Thursday, May 20, 2010

Walk Like an Egyptian


In the practice of Active Dreaming taught by Robert Moss, waking dreams are as important as night dreams. A “waking dream” is an experience from my waking life that I choose to treat as if it were a dream. It can be recent or from long ago, the key is to play with the memory the same way I play with a dream.

First, I write down my memory of the experience in my journal. I take an objective approach, as if I were writing a news story or filing a police report, just the events as they occurred, no speculation or interpretation. I date it fully- month, date, and year - and give it a title. When I’ve finished writing it down, I can look at the experience more objectively and perhaps learn something from it.
Let me offer a recent waking dream example:


My friends and I are working together at a business event we’ve produced.

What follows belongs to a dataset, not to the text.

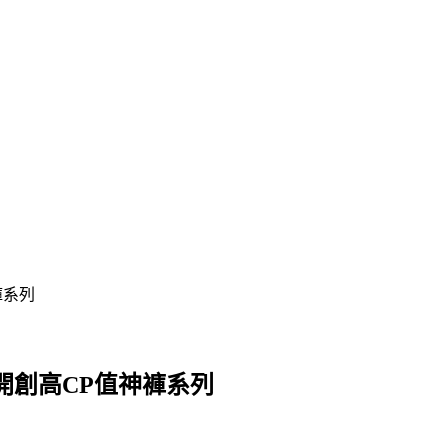
褲系列
3開創高CP值神褲系列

We’re enjoying ourselves, as usual; talking and laughing between attending to customers. In walks a stranger, a man dressed in black, abrupt, arrogant and aloof. Throughout the event, he interacts with each of us and says things that in the guise of jovial jesting are veiled insults.

My waking dream story is much longer, but this vignette illustrates how I play with a waking dream. In this experience, which I titled "Kiss-off", I choose to look at this stranger the way I look at a shadow/animus figure in a dream.

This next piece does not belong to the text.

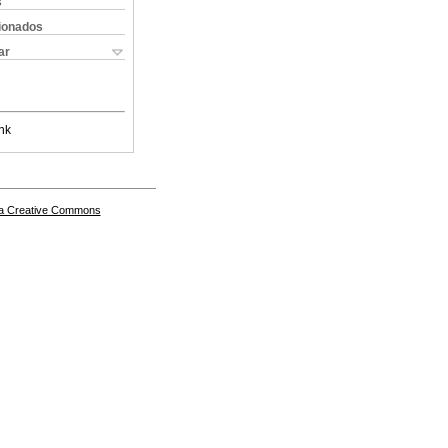
s
cionados
ar
nk
a Creative Commons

According to Carl Jung, sometimes a character we dislike or fear in our dreams is a Shadow figure. Shadow figures for Jung are usually the same sex as the dreamer, but the opposite sex can also appear in shadow roles. I believe the shadow delivers a message I need to hear. It may upset me, insult me, or make me feel shame, but if I look beyond my defenses, the reward is always worth the effort. (For more of my musings on the Shadow see my previous post “The Shadow Knows” on 12/22/09.)

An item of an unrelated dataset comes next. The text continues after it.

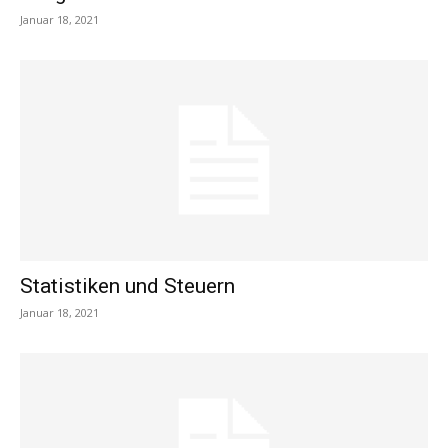
Januar 18, 2021
Statistiken und Steuern
Januar 18, 2021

The animus/anima is an even more intriguing archetype, according to C.G.Jung, much more complex (pun intended). In my experience, my animus, the male characters in my dreams, come in a variety of personifications which I can put into two groups; good animus – bad animus. When I encounter a “bad animus” he’s usually threatening, bullying, undermining or skeeving me out somehow in the dream. He may even be threatening my life. If I face and challenge him, I'm sure to benefit because he embodies my fears and self-loathing; he comes at me menacing and it’s my job to figure out how to tame and transform this beast within me.

One caveat, dreams can sometimes be literal warnings about waking life threats. Playing with your own dreams for an extended period of time is the best way to ascertain a dream’s meaning because you become familiar with your own dream ways. (For more, see my post “When Bad Dreams Happen to Good People” 3/6/10.)

Back to my waking dream, if I use my dream sense to evaluate my experience I have to ask, is that person I so dislike a Shadow to me or what Castaneda might call, a worthy adversary? Should I look at his insults for what I might learn? Why not? There may be personal or communal benefits to be won if we’re willing to dive in, face what we fear or own what we dislike. The Shadow illuminates our blind spots, in waking or sleep dreams. That doesn’t mean I have to like the guy or be his BF. When I become the observer of my experience, an extra benefit to learning a lot about myself is that it diffuses the sting of negative energy.

Walk like an Egyptian means pay attention, as the Egyptians did, to the omens, messages and spiritual lessons that may come in my waking life, as surely as they come to me in dreams.